Mr Jeffery reminded the students of how the school came about, celebrating the work of the Ratisbonne brothers and their establishment of the Sisters of Sion.
He also spoke of Sister Emmanuelle, one of the Sisters of Sion. Her favourite word was ‘Yalla!’ (Let’s go!) and he explained to the students her belief that Love Needs Action. He put this into context for the students that this means kindness and thinking of how actions or words towards others are so important, reinforcing our motto ‘Consideration Always’.
The Sisters of Sion came to Worthing in 1860, and opened the School in 1862, on the present site.
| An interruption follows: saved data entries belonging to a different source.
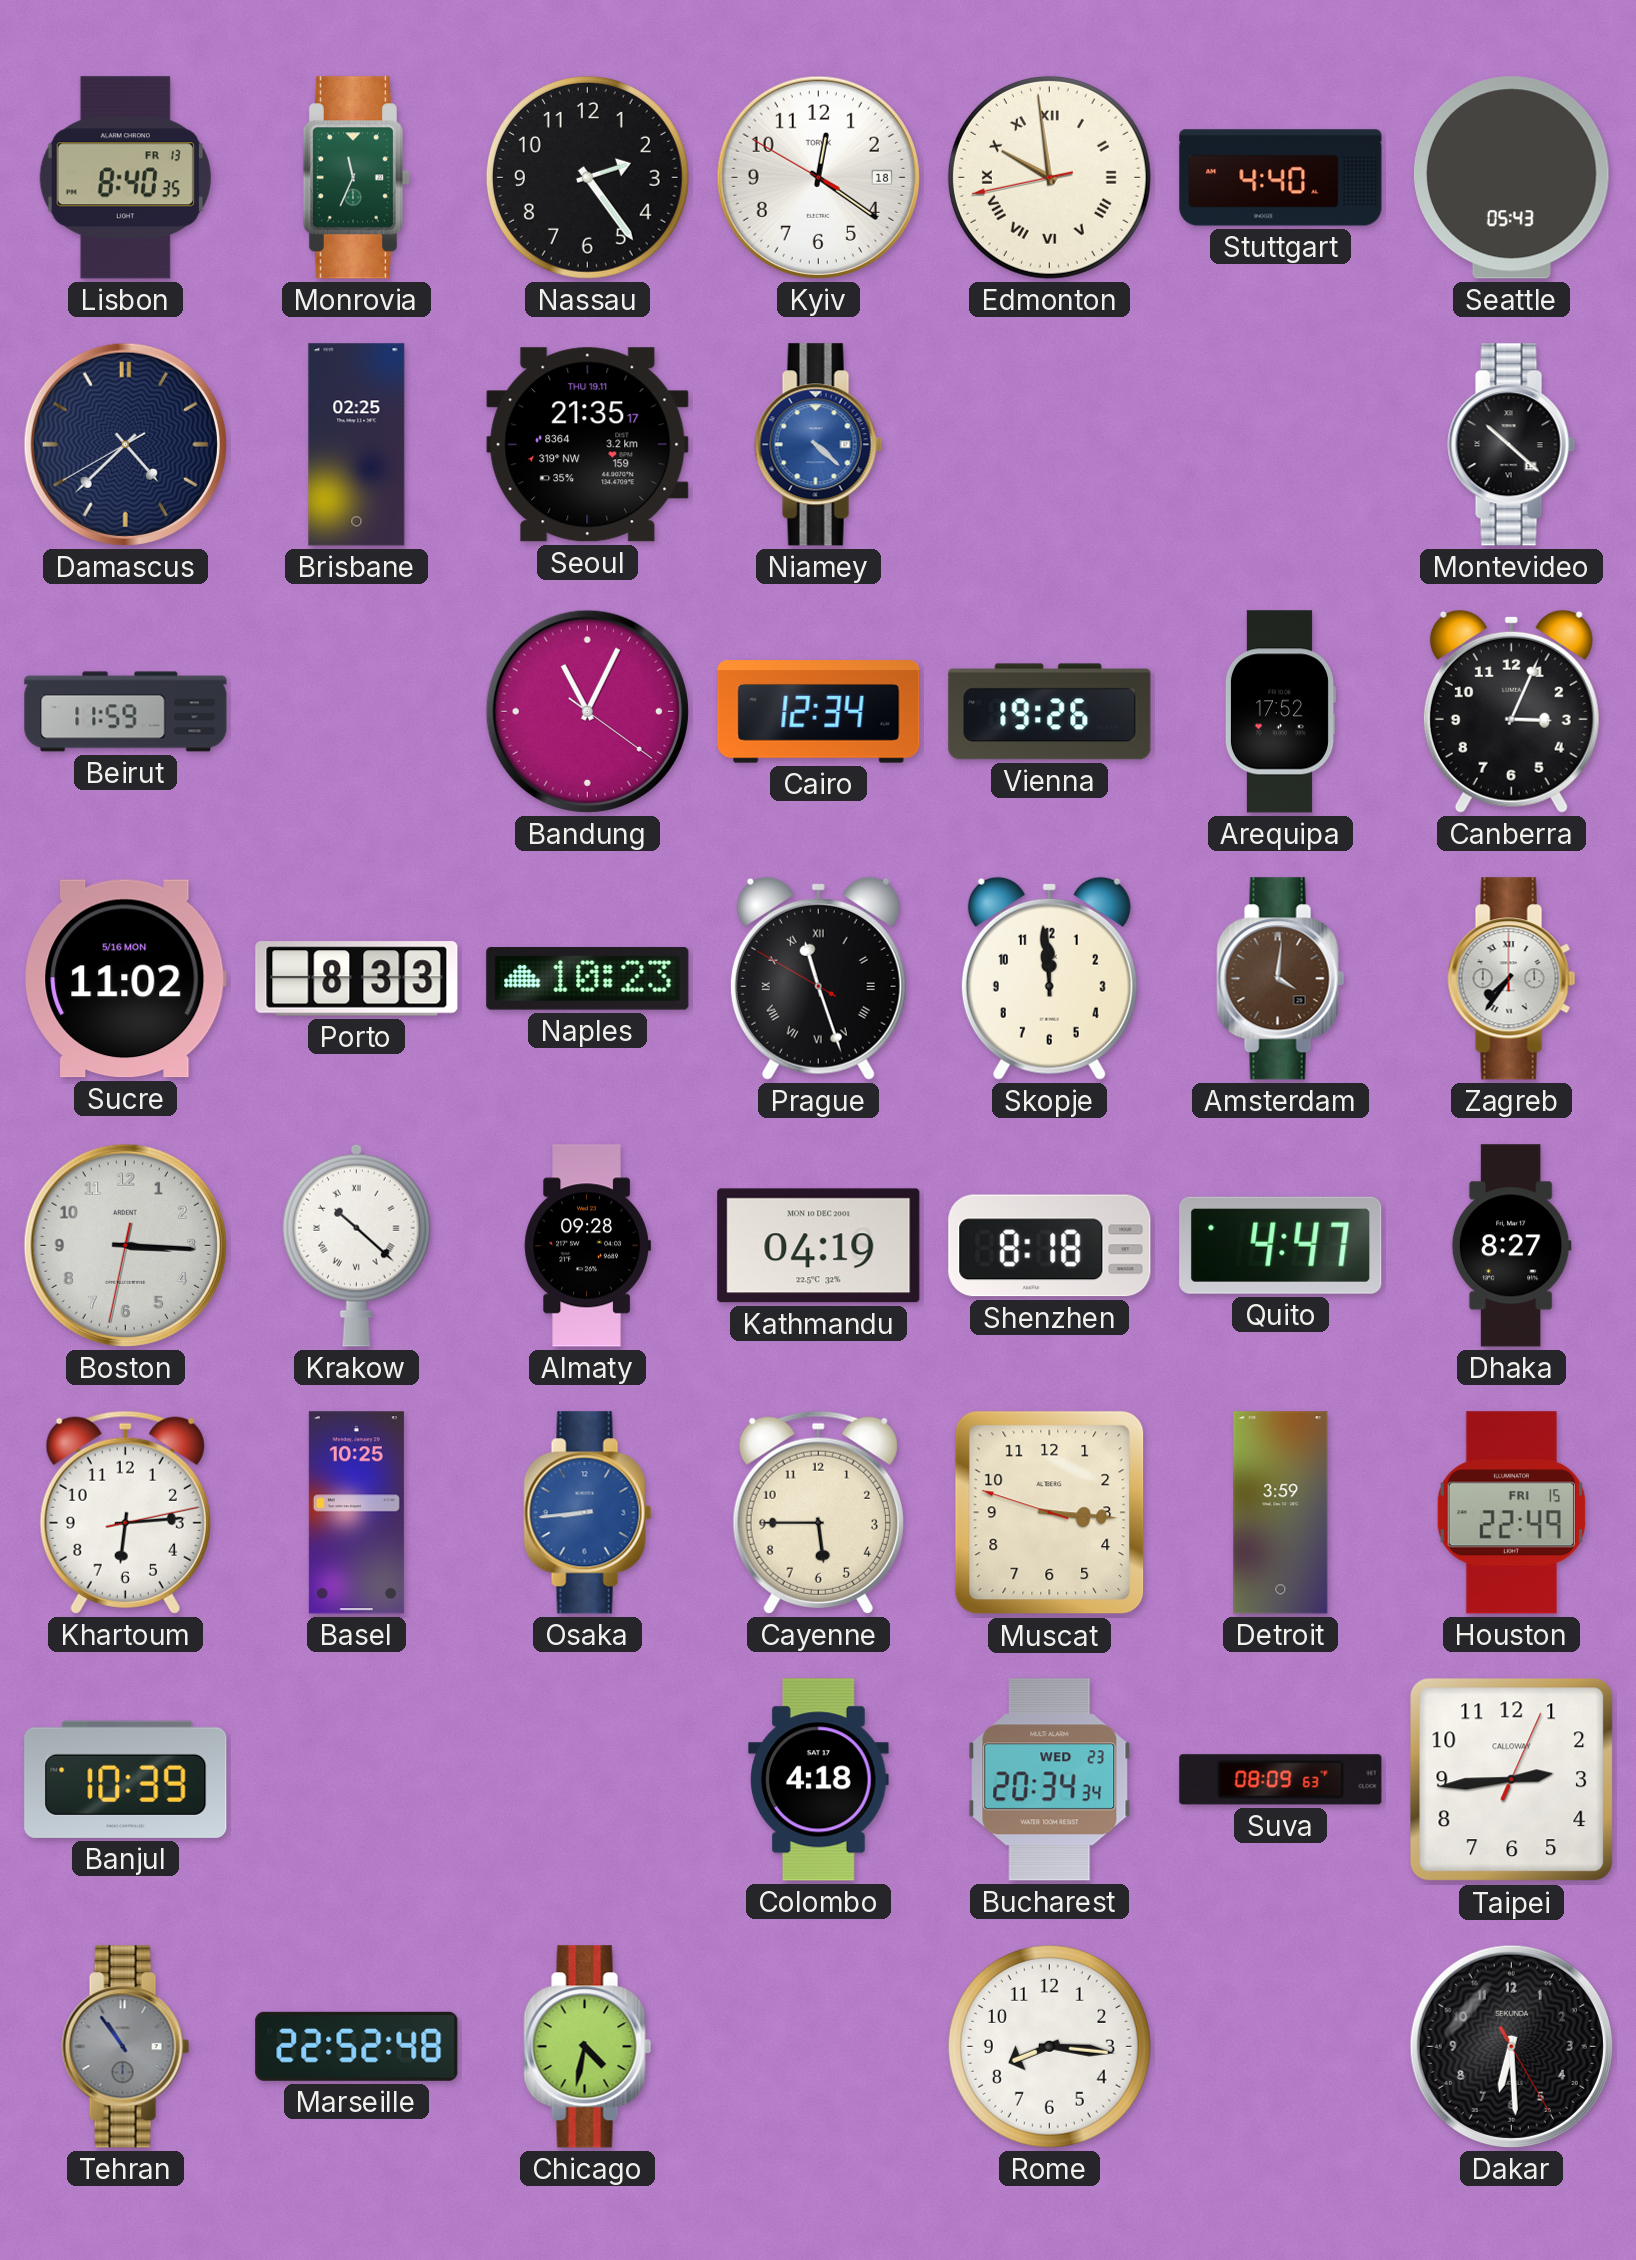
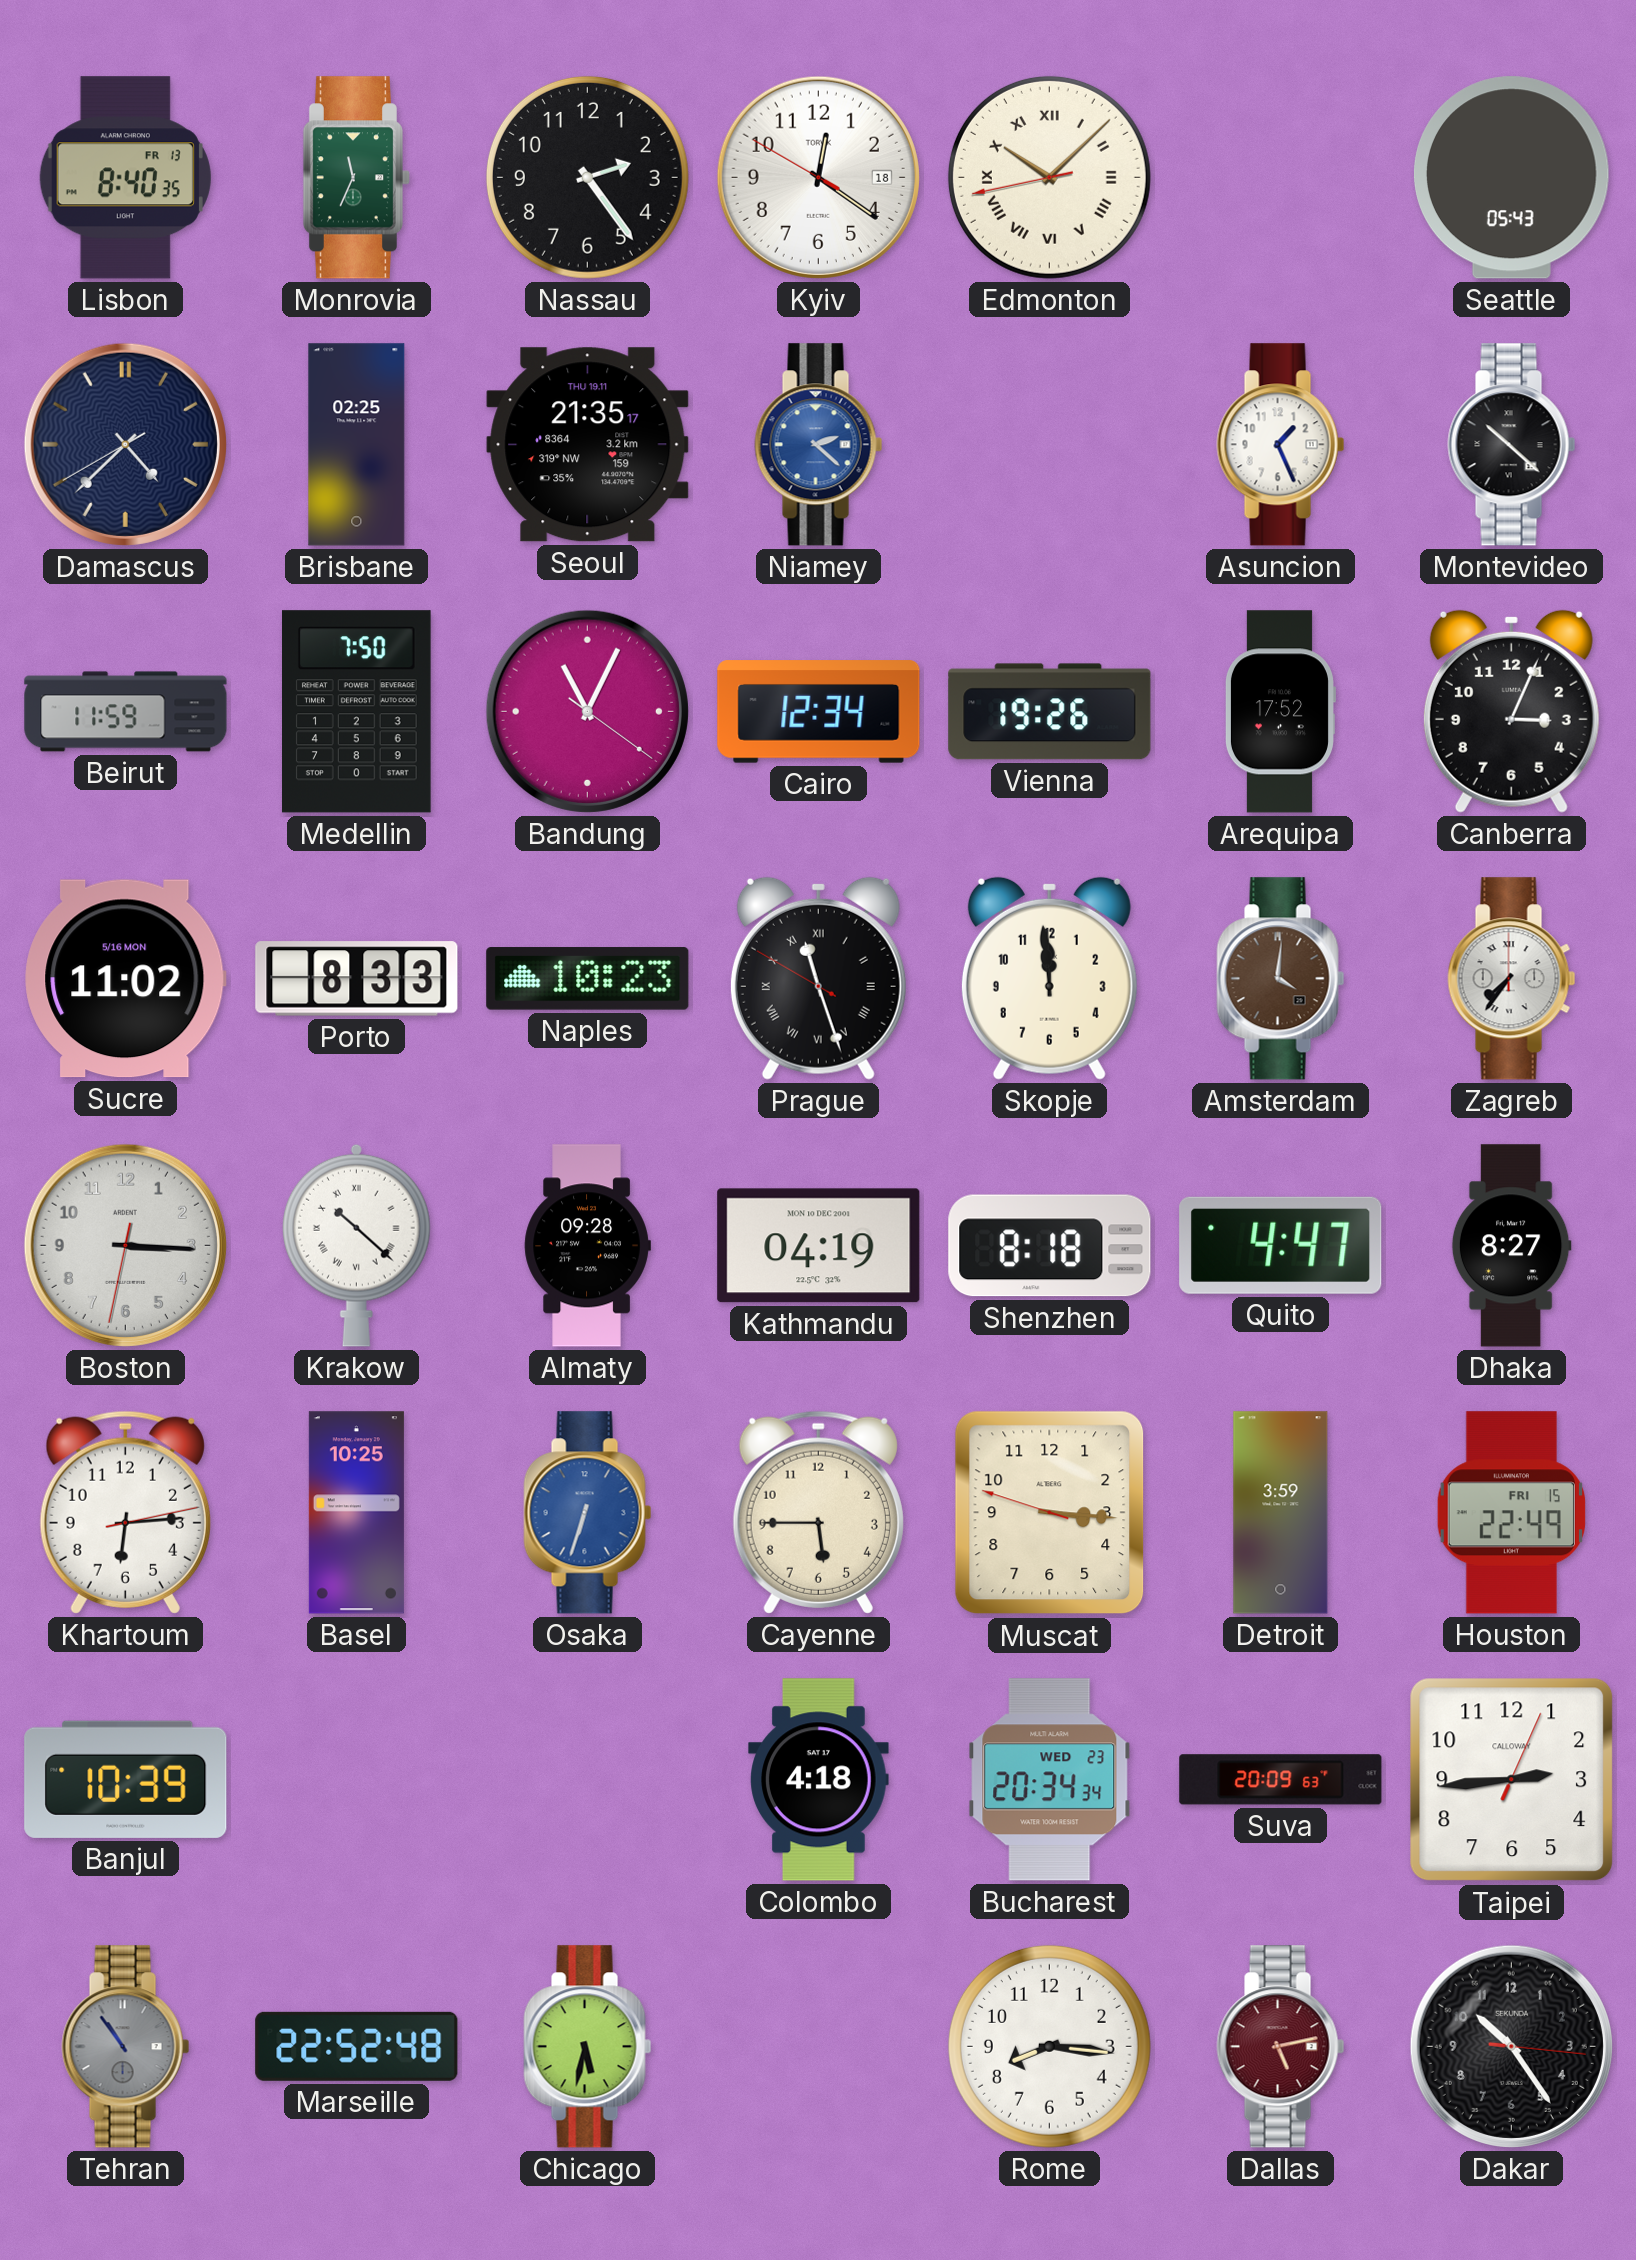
Edmonton: 9:58 -> 10:07
Stuttgart: 4:40 -> none
Niamey: 4:22 -> 2:22
Asuncion: none -> 1:26
Medellin: none -> 7:50
Osaka: 8:44 -> 6:33
Suva: 08:09 -> 20:09
Chicago: 4:32 -> 5:32
Dallas: none -> 5:13
Dakar: 6:29 -> 10:24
Originally the Sisters ran three schools; a convent, which is now the present school; a ‘Poor School’, which was a free school for the orphans that were under the care of the Sisters and for local children whose parents could not afford to pay for their education; and St. Elizabeth’s, which was a fee-paying school, situated in Crescent Road which took boys up to age 8 and girls up to school-leaving age.
Our Lady of Sion was originally a convent school, taught by the Sisters, but for many years has had lay teachers as well as the Sisters. The last teaching Sister retired in 1999. The School is a Catholic Foundation but has always opened its doors to, and welcomed pupils from, all faiths.Father Theodore and Father Alphonse had a great love for the poor. Whenever they founded a Sion School they established an orphanage or a workshop for disadvantaged children. Education was always been important to them, and they and the Sisters worked to break down prejudice between Christians and Jews and build up understanding. Religious tolerance and understanding is still an important principal within the School. Our Lady of Sion has always welcomed pupils of all faiths, and respect for other beliefs and cultures is an important part of the School’s philosophy.